The next poem is another new one for me. The poet is William Cullen Bryant and the poem is titled 'Thanatopsis', which means 'view of death'. He wrote it in 1811, when he was seventeen. The whole piece is too long, but I'll give you the first part to get a feel for it. The whole thing is here.
To him who, in the love of Nature, holds
Communion with her visible forms, she speaks
A Various language: for his gayer hours
She has a voice of gladness, and a smile
And eloquence of beauty; and she glides
Into his darker musings, with a mild
And healing sympathy, that steals away
Their sharpness, ere he is aware. When thoughts
Of the last bitter hour come like a blight
Over they spirit, and sad images
Of the stern agony, and shroud, and pall,
And breathless darkness, and the narrow house
Make the shudder, and grow sick at heart,-
Go forth under the open sky, and list
To Nature's teachings, while from all around-
Earth and her waters, and the depths of air-
Comes a still voice:- Yet a few days, and thee
The all-beholding sun shall see no more
In all his course; nor yet in the cold ground,
Where thy pale form was laid, with many tears,
Nor in the embrace of ocean, shall exist
Thy image.
Bryant goes on to say (at length) that we shouldn't fear death in part because we'll be joining the great multitude of people who have already died. The Earth is one great big beautiful tomb to all who have come before us. So embrace your fate.

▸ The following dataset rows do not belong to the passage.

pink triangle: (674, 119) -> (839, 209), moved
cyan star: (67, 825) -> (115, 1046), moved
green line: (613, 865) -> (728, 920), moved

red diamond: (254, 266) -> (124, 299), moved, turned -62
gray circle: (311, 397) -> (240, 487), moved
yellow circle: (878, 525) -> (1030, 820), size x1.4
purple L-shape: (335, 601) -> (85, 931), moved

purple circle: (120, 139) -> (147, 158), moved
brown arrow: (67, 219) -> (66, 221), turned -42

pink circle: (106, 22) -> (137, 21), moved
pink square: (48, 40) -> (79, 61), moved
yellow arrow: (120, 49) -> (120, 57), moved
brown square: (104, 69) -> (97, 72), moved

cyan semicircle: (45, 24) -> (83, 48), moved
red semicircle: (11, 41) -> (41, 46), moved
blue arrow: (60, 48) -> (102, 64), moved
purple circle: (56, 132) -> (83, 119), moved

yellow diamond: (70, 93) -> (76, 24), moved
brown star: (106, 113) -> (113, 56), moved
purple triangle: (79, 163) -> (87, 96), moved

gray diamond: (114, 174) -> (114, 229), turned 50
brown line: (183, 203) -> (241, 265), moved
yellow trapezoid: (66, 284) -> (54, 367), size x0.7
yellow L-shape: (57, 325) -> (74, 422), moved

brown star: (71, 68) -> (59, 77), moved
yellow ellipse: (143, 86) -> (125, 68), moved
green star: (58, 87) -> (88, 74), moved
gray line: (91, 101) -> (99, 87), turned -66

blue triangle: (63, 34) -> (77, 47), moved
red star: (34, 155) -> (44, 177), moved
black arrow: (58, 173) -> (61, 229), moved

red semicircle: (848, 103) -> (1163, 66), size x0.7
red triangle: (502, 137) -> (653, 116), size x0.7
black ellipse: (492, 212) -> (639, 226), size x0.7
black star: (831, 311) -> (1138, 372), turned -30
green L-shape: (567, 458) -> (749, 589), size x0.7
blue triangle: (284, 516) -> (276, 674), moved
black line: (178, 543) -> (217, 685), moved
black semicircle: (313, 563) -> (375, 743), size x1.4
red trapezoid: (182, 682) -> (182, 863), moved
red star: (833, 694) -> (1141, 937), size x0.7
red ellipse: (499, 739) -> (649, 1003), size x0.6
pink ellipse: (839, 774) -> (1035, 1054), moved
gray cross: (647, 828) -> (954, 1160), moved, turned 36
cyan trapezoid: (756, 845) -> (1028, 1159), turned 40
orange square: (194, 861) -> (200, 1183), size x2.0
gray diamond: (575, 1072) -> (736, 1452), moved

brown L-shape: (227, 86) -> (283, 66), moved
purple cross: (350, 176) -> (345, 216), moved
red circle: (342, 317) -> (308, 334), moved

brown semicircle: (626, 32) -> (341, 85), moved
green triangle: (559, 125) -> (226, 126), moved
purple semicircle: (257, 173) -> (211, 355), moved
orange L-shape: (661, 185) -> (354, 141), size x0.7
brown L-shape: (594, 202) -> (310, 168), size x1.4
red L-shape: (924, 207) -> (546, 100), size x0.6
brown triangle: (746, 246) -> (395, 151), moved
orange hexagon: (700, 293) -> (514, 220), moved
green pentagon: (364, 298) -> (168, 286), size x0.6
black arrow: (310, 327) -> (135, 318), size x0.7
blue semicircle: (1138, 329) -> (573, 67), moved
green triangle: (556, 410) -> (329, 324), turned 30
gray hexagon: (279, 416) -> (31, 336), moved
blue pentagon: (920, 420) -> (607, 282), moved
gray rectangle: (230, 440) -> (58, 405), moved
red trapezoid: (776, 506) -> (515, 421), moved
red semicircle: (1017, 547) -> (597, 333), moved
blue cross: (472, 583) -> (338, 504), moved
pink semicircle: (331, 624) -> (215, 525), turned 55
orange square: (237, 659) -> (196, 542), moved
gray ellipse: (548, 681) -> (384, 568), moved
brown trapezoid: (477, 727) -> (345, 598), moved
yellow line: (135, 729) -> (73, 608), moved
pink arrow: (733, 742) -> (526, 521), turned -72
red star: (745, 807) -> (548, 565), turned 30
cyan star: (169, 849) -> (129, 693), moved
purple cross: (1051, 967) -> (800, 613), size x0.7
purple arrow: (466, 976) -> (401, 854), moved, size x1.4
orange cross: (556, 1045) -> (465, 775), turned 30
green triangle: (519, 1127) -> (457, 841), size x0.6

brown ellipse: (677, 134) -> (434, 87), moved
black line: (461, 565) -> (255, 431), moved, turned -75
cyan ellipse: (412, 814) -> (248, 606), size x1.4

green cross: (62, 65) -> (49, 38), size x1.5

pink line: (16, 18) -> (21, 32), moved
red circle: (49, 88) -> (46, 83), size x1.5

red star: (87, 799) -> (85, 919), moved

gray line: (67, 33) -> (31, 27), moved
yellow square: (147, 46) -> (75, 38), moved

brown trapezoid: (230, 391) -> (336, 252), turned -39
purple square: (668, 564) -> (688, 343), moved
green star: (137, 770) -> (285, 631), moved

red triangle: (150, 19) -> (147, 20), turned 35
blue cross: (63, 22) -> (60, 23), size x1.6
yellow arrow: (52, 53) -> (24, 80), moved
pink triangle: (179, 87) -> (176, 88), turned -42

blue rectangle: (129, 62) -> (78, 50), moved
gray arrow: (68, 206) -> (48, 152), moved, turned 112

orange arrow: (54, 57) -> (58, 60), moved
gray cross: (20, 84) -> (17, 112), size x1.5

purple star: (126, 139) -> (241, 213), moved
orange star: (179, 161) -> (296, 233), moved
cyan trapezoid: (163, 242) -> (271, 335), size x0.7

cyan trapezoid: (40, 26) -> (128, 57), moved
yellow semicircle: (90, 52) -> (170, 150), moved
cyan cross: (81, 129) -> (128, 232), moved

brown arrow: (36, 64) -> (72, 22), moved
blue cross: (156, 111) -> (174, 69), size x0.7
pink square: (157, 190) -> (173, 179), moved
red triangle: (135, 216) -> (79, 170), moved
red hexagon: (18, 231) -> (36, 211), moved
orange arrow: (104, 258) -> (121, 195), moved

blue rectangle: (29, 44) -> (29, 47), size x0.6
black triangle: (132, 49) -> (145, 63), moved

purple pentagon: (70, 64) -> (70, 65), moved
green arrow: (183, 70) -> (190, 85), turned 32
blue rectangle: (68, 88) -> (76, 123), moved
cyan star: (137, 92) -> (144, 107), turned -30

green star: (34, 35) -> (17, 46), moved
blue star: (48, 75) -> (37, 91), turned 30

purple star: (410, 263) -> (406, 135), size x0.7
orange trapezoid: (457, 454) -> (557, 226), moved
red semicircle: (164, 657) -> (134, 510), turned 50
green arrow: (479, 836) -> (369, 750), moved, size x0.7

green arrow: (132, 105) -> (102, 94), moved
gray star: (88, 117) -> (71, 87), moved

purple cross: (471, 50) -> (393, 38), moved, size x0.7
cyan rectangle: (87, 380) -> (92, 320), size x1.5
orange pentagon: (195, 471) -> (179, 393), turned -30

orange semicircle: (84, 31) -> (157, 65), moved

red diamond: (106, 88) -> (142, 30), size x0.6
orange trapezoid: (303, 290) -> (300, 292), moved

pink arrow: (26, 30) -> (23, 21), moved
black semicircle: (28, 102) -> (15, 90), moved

This one didn't do too much for me. The language is pretty and the message is solid, it's just that, well, maybe the language is a bit too pretty. Or maybe it's the fact that I desperately want to put some periods in there and end those sentences. It seems that the message is actually smothered in flowers and I don't care for that, no matter how well it ties in with the message itself.